What you are asked to do: Please copy each line of the records below that includes the word "force".

Document layout detection data:
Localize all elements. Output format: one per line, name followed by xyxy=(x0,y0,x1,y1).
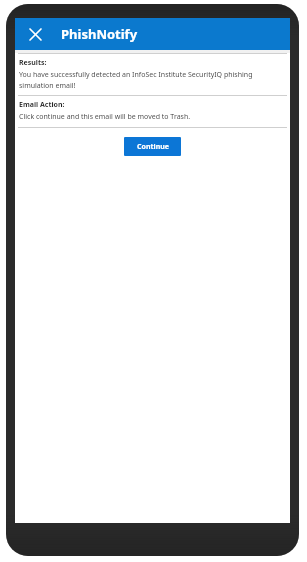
button[interactable]: Close xyxy=(23,22,47,46)
staticText: Click continue and this email will be mo… xyxy=(19,112,286,122)
staticText: Results: xyxy=(19,58,47,68)
staticText: Email Action: xyxy=(19,100,65,110)
staticText: Continue xyxy=(137,142,169,152)
button[interactable]: Continue xyxy=(124,137,181,156)
staticText: You have successfully detected an InfoSe… xyxy=(19,70,286,90)
staticText: PhishNotify xyxy=(61,25,138,43)
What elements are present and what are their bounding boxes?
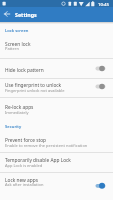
staticText: Prevent force stop bbox=[5, 137, 47, 144]
button[interactable]: Temporarily disable App Lock bbox=[0, 153, 113, 172]
staticText: Screen lock bbox=[5, 41, 31, 48]
button[interactable]: Screen lock bbox=[0, 37, 113, 59]
staticText: Lock screen bbox=[5, 28, 29, 34]
button[interactable]: Re-lock apps bbox=[0, 98, 113, 118]
button[interactable]: Prevent force stop bbox=[0, 132, 113, 153]
staticText: Use fingerprint to unlock bbox=[5, 82, 62, 89]
staticText: Ask after installation bbox=[5, 182, 44, 187]
staticText: Re-lock apps bbox=[5, 104, 34, 111]
staticText: Pattern bbox=[5, 46, 19, 51]
staticText: Hide lock pattern bbox=[5, 67, 44, 74]
staticText: Fingerprint unlock not available bbox=[5, 88, 65, 93]
staticText: Security bbox=[5, 124, 22, 130]
button[interactable]: Use fingerprint to unlock bbox=[0, 79, 113, 97]
staticText: Temporarily disable App Lock bbox=[5, 157, 71, 164]
staticText: 10:45 bbox=[98, 1, 109, 7]
button[interactable] bbox=[2, 9, 12, 19]
button[interactable]: Hide lock pattern bbox=[0, 59, 113, 78]
staticText: Settings bbox=[15, 11, 37, 18]
staticText: Enable to remove the persistent notifica… bbox=[5, 143, 88, 148]
staticText: Immediately bbox=[5, 110, 29, 115]
staticText: Lock new apps bbox=[5, 177, 39, 184]
staticText: App Lock is enabled bbox=[5, 163, 43, 168]
button[interactable]: Lock new apps bbox=[0, 173, 113, 200]
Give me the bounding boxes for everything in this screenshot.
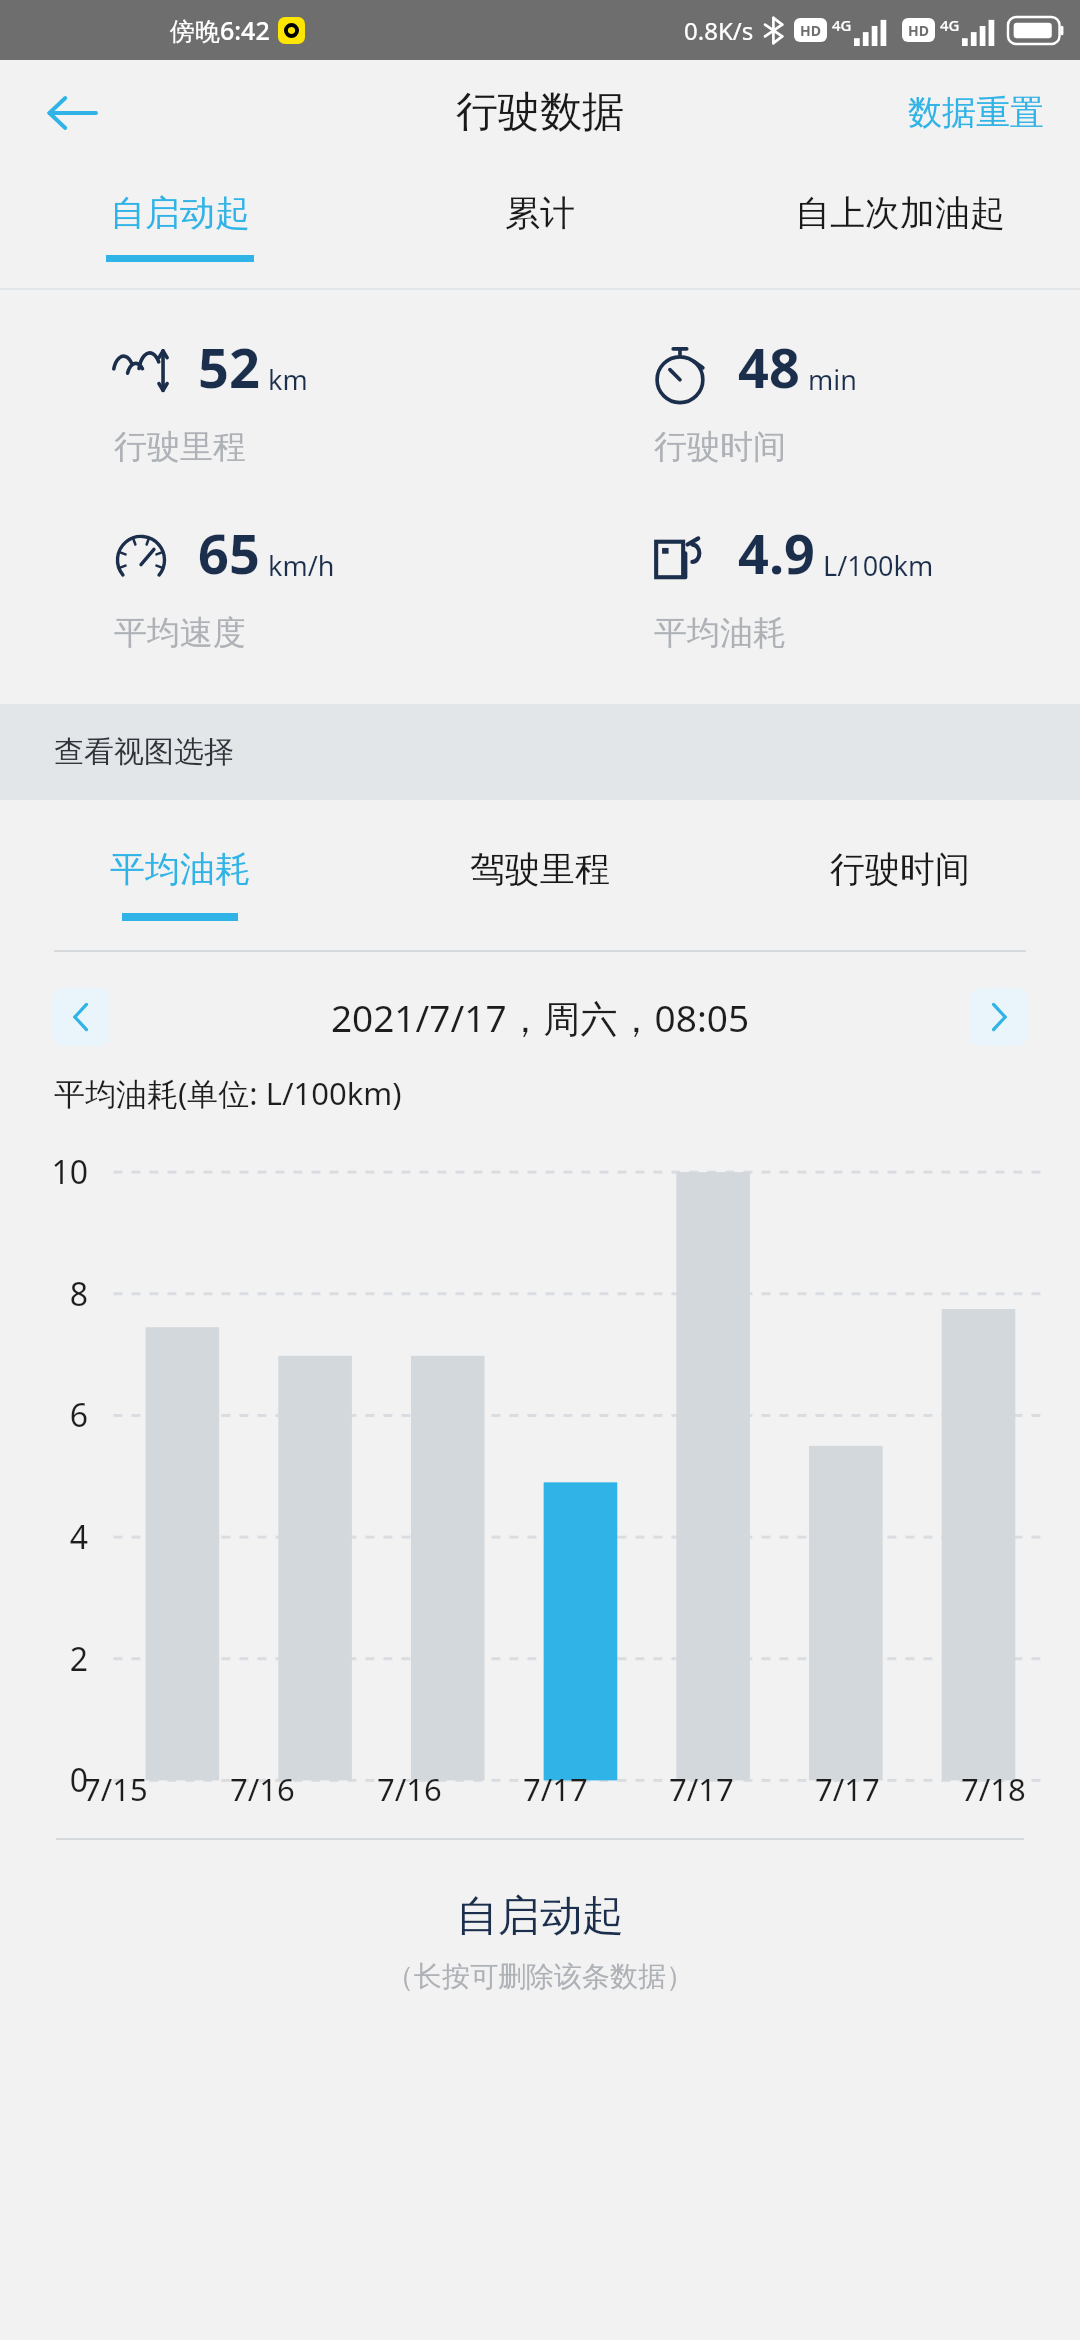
- button[interactable]: Next: [970, 988, 1028, 1046]
- staticText: （长按可删除该条数据）: [386, 1959, 694, 1994]
- staticText: 7/17: [669, 1768, 734, 1810]
- staticText: 自上次加油起: [795, 191, 1005, 235]
- staticText: 4G: [832, 15, 852, 35]
- staticText: 4: [28, 1515, 88, 1559]
- staticText: HD: [800, 21, 821, 40]
- staticText: km/h: [268, 547, 335, 584]
- button[interactable]: 48: [540, 330, 1080, 468]
- staticText: L/100km: [823, 547, 934, 584]
- staticText: 行驶里程: [114, 426, 246, 468]
- staticText: 2021/7/17，周六，08:05: [110, 992, 970, 1043]
- staticText: 65: [198, 516, 260, 590]
- staticText: 48: [738, 330, 800, 404]
- staticText: 7/17: [523, 1768, 588, 1810]
- button[interactable]: 驾驶里程: [360, 800, 720, 950]
- staticText: 数据重置: [908, 91, 1044, 134]
- staticText: 查看视图选择: [54, 733, 234, 771]
- staticText: 0: [28, 1758, 88, 1802]
- staticText: 自启动起: [110, 191, 250, 235]
- staticText: 行驶数据: [456, 86, 624, 139]
- button[interactable]: 自启动起: [0, 165, 360, 288]
- staticText: 平均速度: [114, 612, 246, 654]
- button[interactable]: 累计: [360, 165, 720, 288]
- staticText: 10: [28, 1150, 88, 1194]
- button[interactable]: 数据重置: [902, 81, 1050, 144]
- staticText: 行驶时间: [830, 847, 970, 891]
- staticText: 累计: [505, 191, 575, 235]
- staticText: 7/15: [83, 1768, 148, 1810]
- button[interactable]: 65: [0, 516, 540, 654]
- staticText: km: [268, 361, 308, 398]
- staticText: 平均油耗: [654, 612, 786, 654]
- staticText: 平均油耗(单位: L/100km): [54, 1072, 402, 1114]
- staticText: 6: [28, 1393, 88, 1437]
- button[interactable]: 平均油耗: [0, 800, 360, 950]
- button[interactable]: 52: [0, 330, 540, 468]
- staticText: 行驶时间: [654, 426, 786, 468]
- button[interactable]: Previous: [52, 988, 110, 1046]
- button[interactable]: 自启动起: [0, 1890, 1080, 1994]
- button[interactable]: Back: [36, 77, 108, 149]
- staticText: 2: [28, 1637, 88, 1681]
- staticText: 傍晚6:42: [170, 13, 270, 47]
- staticText: 52: [198, 330, 260, 404]
- staticText: 0.8K/s: [684, 14, 754, 47]
- staticText: 7/17: [815, 1768, 880, 1810]
- button[interactable]: 行驶时间: [720, 800, 1080, 950]
- staticText: 平均油耗: [110, 847, 250, 891]
- staticText: HD: [908, 21, 929, 40]
- staticText: 7/18: [961, 1768, 1026, 1810]
- staticText: 4.9: [738, 516, 815, 590]
- button[interactable]: 4.9: [540, 516, 1080, 654]
- staticText: 7/16: [230, 1768, 295, 1810]
- staticText: 8: [28, 1272, 88, 1316]
- button[interactable]: 自上次加油起: [720, 165, 1080, 288]
- staticText: 驾驶里程: [470, 847, 610, 891]
- staticText: min: [808, 361, 857, 398]
- staticText: 自启动起: [456, 1890, 624, 1943]
- staticText: 7/16: [377, 1768, 442, 1810]
- staticText: 4G: [940, 15, 960, 35]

Answer to this exercise:
staticText: Prevent force stop bbox=[5, 137, 47, 144]
button[interactable]: Prevent force stop bbox=[0, 132, 113, 153]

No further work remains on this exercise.